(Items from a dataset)
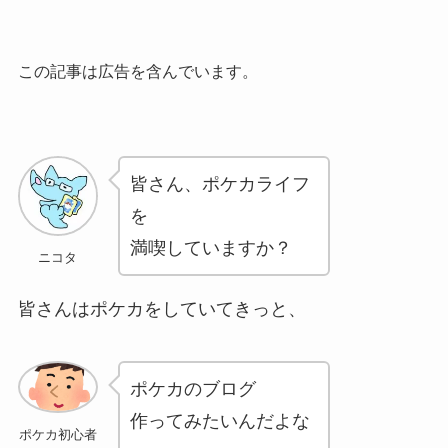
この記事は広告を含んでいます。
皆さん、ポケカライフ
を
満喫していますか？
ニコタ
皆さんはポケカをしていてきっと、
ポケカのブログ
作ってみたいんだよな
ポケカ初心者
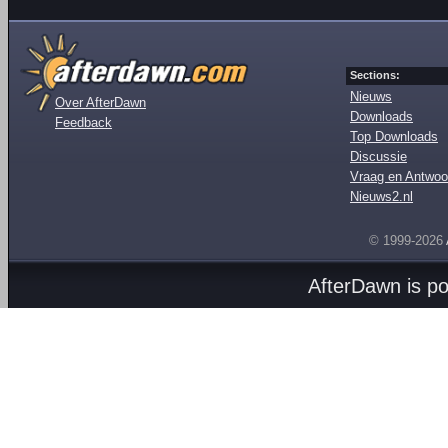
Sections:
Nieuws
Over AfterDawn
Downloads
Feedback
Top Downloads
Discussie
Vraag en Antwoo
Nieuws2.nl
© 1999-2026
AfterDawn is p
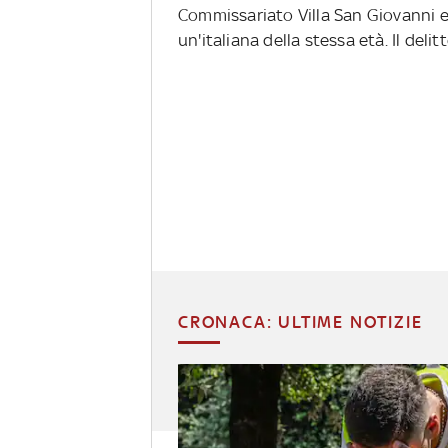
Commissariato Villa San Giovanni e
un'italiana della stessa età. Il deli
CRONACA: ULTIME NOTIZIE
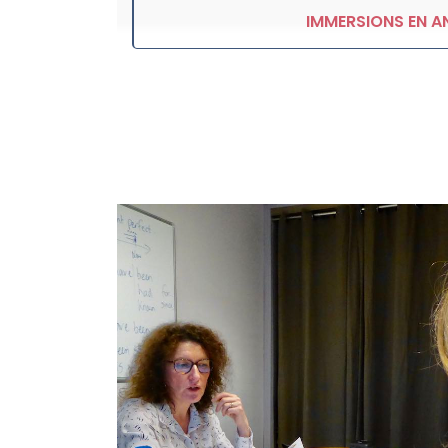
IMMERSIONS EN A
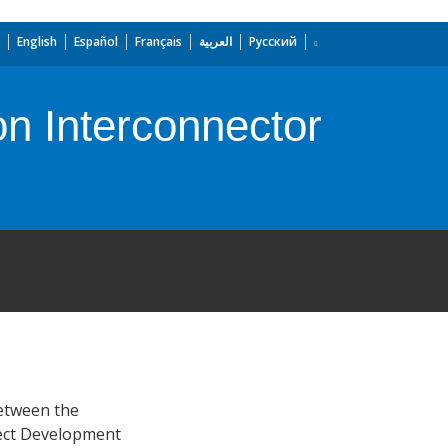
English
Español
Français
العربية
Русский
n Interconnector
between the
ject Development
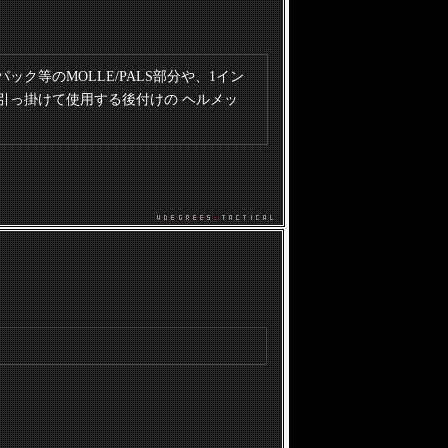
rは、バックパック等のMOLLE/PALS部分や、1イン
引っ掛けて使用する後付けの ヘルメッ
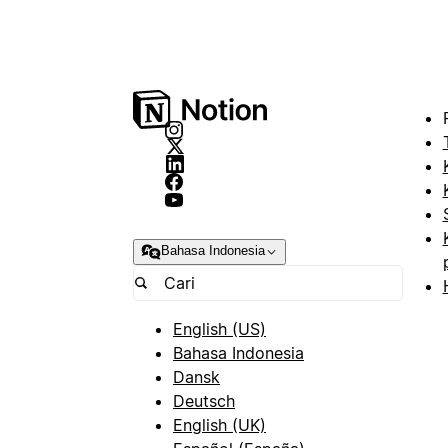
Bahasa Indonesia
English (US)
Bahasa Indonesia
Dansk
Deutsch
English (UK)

- [What to do]: Retype exactly, and only, the lines that run from the one with "English (US)" through the final line of the entries.

- [Solution below]:
English (US)
Bahasa Indonesia
Dansk
Deutsch
English (UK)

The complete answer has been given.